Beklagte sind der Branchenverband World Federation of Advertisers, Unilever, Mars, der US-Medizinkonzern CVS Health und der mehrheitlich staatliche dänische Energiekonzern Ørsted. X verlangt dreifachen Ersatz der entgangenen Werbeeinnahmen plus Zinsen und Verfahrenskosten – nicht nur für den angeblich von den Beklagten verursachten Schaden, sondern auch für den von nicht beklagten "Mitverschwörern" angeblich verursachten Schaden. Außerdem soll das angerufene US-Bundesbezirksgericht den Beklagten untersagen, weiter gemeinsam keine Werbung bei X zu schalten.

Die Klage nimmt Anstoß an der Global Alliance for Responsible Media (GARM), zu deren Mitgliedern auch X selbst zählt. GARM ist eine Initiative des Branchenverbandes World Federation of Advertisers mit Sitz in Belgien. Dessen Mitglieder sollen vermeiden, durch ihre Werbung illegale oder schädliche Inhalte finanziell zu belohnen und dabei den Ruf ihrer Marke zu schädigen. Gleichzeitig soll GARM den Wettbewerb zwischen Werbeplattformen fördern.
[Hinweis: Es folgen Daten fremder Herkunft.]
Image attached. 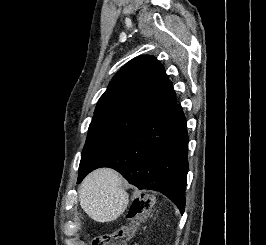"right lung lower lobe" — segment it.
I'll use <instances>...</instances> for the list:
<instances>
[{
  "mask_svg": "<svg viewBox=\"0 0 266 245\" xmlns=\"http://www.w3.org/2000/svg\"><path fill=\"white\" fill-rule=\"evenodd\" d=\"M188 141L185 115L181 106L174 104L143 119L93 161L77 183L96 168L110 167L139 189L161 192L183 213Z\"/></svg>",
  "mask_w": 266,
  "mask_h": 245,
  "instance_id": "98d812e1",
  "label": "right lung lower lobe"
}]
</instances>
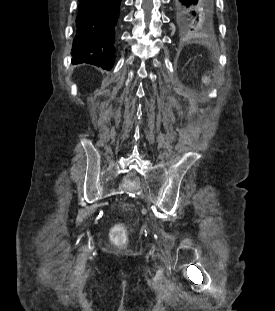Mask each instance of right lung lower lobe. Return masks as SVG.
<instances>
[{
	"label": "right lung lower lobe",
	"instance_id": "1",
	"mask_svg": "<svg viewBox=\"0 0 275 311\" xmlns=\"http://www.w3.org/2000/svg\"><path fill=\"white\" fill-rule=\"evenodd\" d=\"M77 33L72 62L111 69L114 63L115 27L121 0H79Z\"/></svg>",
	"mask_w": 275,
	"mask_h": 311
}]
</instances>
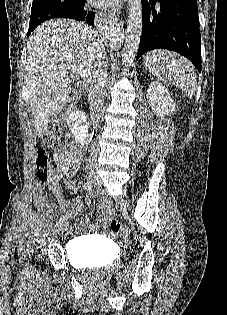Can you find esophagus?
Instances as JSON below:
<instances>
[{
  "mask_svg": "<svg viewBox=\"0 0 227 315\" xmlns=\"http://www.w3.org/2000/svg\"><path fill=\"white\" fill-rule=\"evenodd\" d=\"M110 18L113 20V22H115V23H120V20H119V18L116 16L115 13H111V14H110Z\"/></svg>",
  "mask_w": 227,
  "mask_h": 315,
  "instance_id": "esophagus-1",
  "label": "esophagus"
}]
</instances>
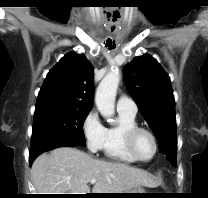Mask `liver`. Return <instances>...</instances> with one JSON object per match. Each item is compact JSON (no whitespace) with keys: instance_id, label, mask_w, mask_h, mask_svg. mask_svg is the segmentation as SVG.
<instances>
[{"instance_id":"liver-1","label":"liver","mask_w":208,"mask_h":198,"mask_svg":"<svg viewBox=\"0 0 208 198\" xmlns=\"http://www.w3.org/2000/svg\"><path fill=\"white\" fill-rule=\"evenodd\" d=\"M31 176L38 194H86L92 179L96 180L92 193H122L134 187L157 185L146 171L94 159L71 147L38 156L32 164Z\"/></svg>"}]
</instances>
Als Beispiele für neben Reklame unerwünschte Inhalte nennt die GARM-Webpage Kinderpornografie sowie Terrorismus fördernde Inhalte. Anlass für die Initiative war der über Facebook verbreitete Livestream eines Terroranschlages auf Betende in einem Gotteshaus in Neuseeland. Zu den GARM-Mitgliedern gehören neben Werbetreibenden auch Werbeagenturen sowie Werbeplattformen wie Meta Platforms, X und Youtube.

Die Mitgliedschaft bei der Initiative ist ebenso freiwillig wie die Befolgung der aufgestellten Richtlinien. GARM trifft keine Entscheidungen über Werbebuchungen, spricht keine Empfehlungen zu konkreten Buchungen aus, und sanktioniert Verstöße gegen die Richtlinien ausdrücklich nicht.
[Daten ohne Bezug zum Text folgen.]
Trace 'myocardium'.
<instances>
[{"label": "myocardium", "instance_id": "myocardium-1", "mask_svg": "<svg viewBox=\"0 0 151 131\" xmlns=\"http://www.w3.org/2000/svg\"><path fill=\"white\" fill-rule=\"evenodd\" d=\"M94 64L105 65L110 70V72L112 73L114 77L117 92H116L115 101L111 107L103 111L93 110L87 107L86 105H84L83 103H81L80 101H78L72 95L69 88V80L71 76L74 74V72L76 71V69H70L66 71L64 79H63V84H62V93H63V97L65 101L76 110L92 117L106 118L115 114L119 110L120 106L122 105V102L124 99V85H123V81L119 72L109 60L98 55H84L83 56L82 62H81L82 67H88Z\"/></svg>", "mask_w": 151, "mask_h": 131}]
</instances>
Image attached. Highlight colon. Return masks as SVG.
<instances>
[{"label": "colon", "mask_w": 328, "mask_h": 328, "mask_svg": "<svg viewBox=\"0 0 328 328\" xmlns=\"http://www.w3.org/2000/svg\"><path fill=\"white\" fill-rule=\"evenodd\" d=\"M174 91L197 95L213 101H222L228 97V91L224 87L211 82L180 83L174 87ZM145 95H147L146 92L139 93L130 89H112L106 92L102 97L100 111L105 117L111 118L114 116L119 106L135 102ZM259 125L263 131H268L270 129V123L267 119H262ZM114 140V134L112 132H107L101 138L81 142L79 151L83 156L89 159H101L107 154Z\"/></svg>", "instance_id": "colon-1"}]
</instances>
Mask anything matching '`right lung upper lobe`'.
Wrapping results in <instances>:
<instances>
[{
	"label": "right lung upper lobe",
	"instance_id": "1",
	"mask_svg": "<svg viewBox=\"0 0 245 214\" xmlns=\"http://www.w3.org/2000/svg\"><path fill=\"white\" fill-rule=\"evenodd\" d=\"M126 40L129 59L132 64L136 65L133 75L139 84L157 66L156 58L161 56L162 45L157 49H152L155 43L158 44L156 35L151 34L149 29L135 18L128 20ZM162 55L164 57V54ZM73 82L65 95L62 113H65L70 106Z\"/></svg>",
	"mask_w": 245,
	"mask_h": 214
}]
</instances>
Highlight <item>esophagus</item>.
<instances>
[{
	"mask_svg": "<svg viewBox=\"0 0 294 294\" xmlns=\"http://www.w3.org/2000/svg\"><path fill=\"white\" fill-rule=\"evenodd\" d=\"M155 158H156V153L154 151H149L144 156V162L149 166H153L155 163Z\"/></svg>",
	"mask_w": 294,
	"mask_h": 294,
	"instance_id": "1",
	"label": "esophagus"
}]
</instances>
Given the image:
Die Klage behauptet, die World Federation of Advertisers habe in Folge der Übernahme Twitters durch Musk einen Werbeboykott gegen Twitter (inzwischen in X umbenannt) organisiert, um Twitter dazu anzuhalten, die GARM-Richtlinien zu erfüllen. Dazu zitiert die Klage einen offenen Brief des Verbandes an Elon Musk vom 31. Oktober 2022. Musk antwortete damals öffentlich, dass sich an Twitters Vorgehen nichts geändert habe.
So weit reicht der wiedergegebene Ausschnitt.